Given data: Begin
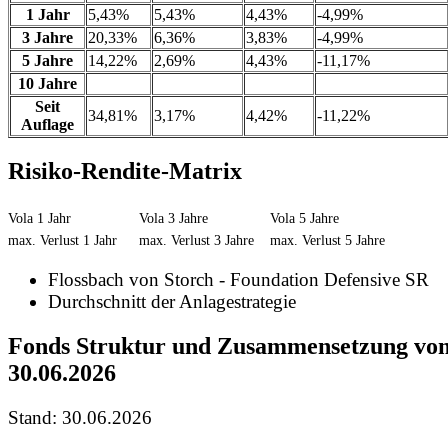
1 Jahr
5,43%
5,43%
4,43%
-4,99%
3 Jahre
20,33%
6,36%
3,83%
-4,99%
5 Jahre
14,22%
2,69%
4,43%
-11,17%
10 Jahre
Seit
34,81%
3,17%
4,42%
-11,22%
Auflage
Risiko-Rendite-Matrix
Vola 1 Jahr
Vola 3 Jahre
Vola 5 Jahre
max. Verlust 1 Jahr
max. Verlust 3 Jahre
max. Verlust 5 Jahre
Flossbach von Storch - Foundation Defensive SR
Durchschnitt der Anlagestrategie
Fonds Struktur und Zusammensetzung vo
30.06.2026
Stand: 30.06.2026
Given data: End
Pull every line with the string "Jahre" from the data above.

3 Jahre
5 Jahre
10 Jahre
Vola 3 Jahre
Vola 5 Jahre
max. Verlust 3 Jahre
max. Verlust 5 Jahre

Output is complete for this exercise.